Belief, Jack had always known, was a powerful thing. It was, perhaps, the most powerful thing - and bit by bit, his slipped away. What had begun as conviction became riddled with slivers of doubt, and like an open wound left too long without care, the infection spread.
The Guardians had not come, his mind whispered, because they were not looking.
They had not come because he was not missed.
Perhaps North had wondered why this year's Christmas was not white. Perhaps Bunny had enjoyed the unseasonably warm weather. But if it had crossed their minds to search for the boy that brought the winter, they had not acted on it. In their busy lives, he was nothing worth noting – nothing worth fighting for.
The Nightmare King's words burned like acid when he thought too hard about them. They wormed their way into the stories he told himself, and the standards for a happy ending were whittled down, piece by piece. Daydreams of a rescue flickered and faded. The things he whispered to himself in the dark to keep up hope were adjusted by degrees.
He could not promise himself that the Guardians were coming. He could not promise that they had wanted him at all. Instead, Jack told himself that they had felt his absence, if only in small ways. He told himself that they had perhaps spoken of him, once or twice.
He told himself that this was enough.
The footsteps came, and Jack lurched and staggered, grasped the cage and hauled himself, with effort, to his feet. His strength had gone; his limbs shook, now, when he extended himself too far.
"Pitch!" His voice was a bird with a broken wing, weak and erratic. "Wait!" But there was no change in the pace of the footfalls below. He could just make out the man's form gliding through the shadows, stately and unaffected.
"Wait!" the spirit of winter called again, and he shook the bars with all the strength that remained him. A shuddering breath hitched in. "You were right. Please don't – please."
The Nightmare King reached the archway that led from the chamber, and Jack heaved in another breath. "They're not coming!" he wailed.
It hung in the air like the perfect, crystalline moment of sunrise on an icy morning. It pierced the stillness like spun glass breaking. And the boogeyman, rapture upon rapture, stopped.
"You were right," Jack sobbed, collapsing in relief to his knees. He did not want to close his eyes – did not want to risk that when he opened them, Pitch would be gone.

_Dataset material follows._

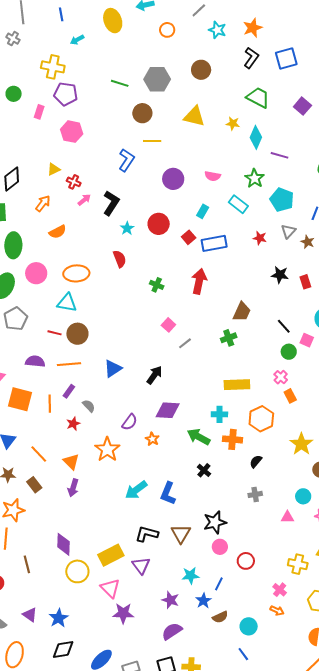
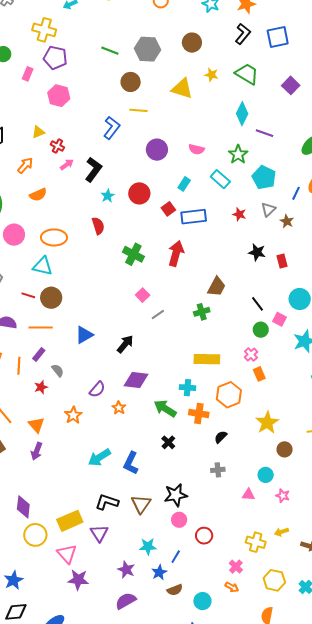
yellow star: (233, 123) -> (211, 75), moved
green cross: (157, 285) -> (133, 254), size x1.5
orange star: (107, 449) -> (73, 415), size x0.7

"You were right," he said again, earnest and broken, scarcely coherent. The thought that the man might be listening to him filled Jack with a gratitude so vast that he felt he would not be able to breathe.
But Pitch did not reply. He was fading from view, melting away like a nightmare in the morning's light.
"No," Jack gasped. "Please – I can't -" The boy's mind reeled in horror; in desperation, he forced one arm through the bars as far as it would go. He reached until his muscles burned with the effort and the skin of his shoulder, flush against the metal, began to bruise. "Pitch!"
There was panic in his voice; terror thrummed through his body like a breaking storm. "Pitch!"
No answer came. All around, the stillness of the cavern pressed in on him. It pounded in his ears, clutched at his chest, rose like the bile in the back of his throat.
Alone in the dark, Jack screamed until his voice gave out.
In time the spirit of winter did not rise anymore, when the boogeyman passed beneath him. He lay curled upon the bottom of his cage, and he listened to the footsteps, and he did not wonder whether they would stop.
He did not beg the Nightmare King to look at him. Did not cry and plead and bargain. Did not entreat him, "Just once."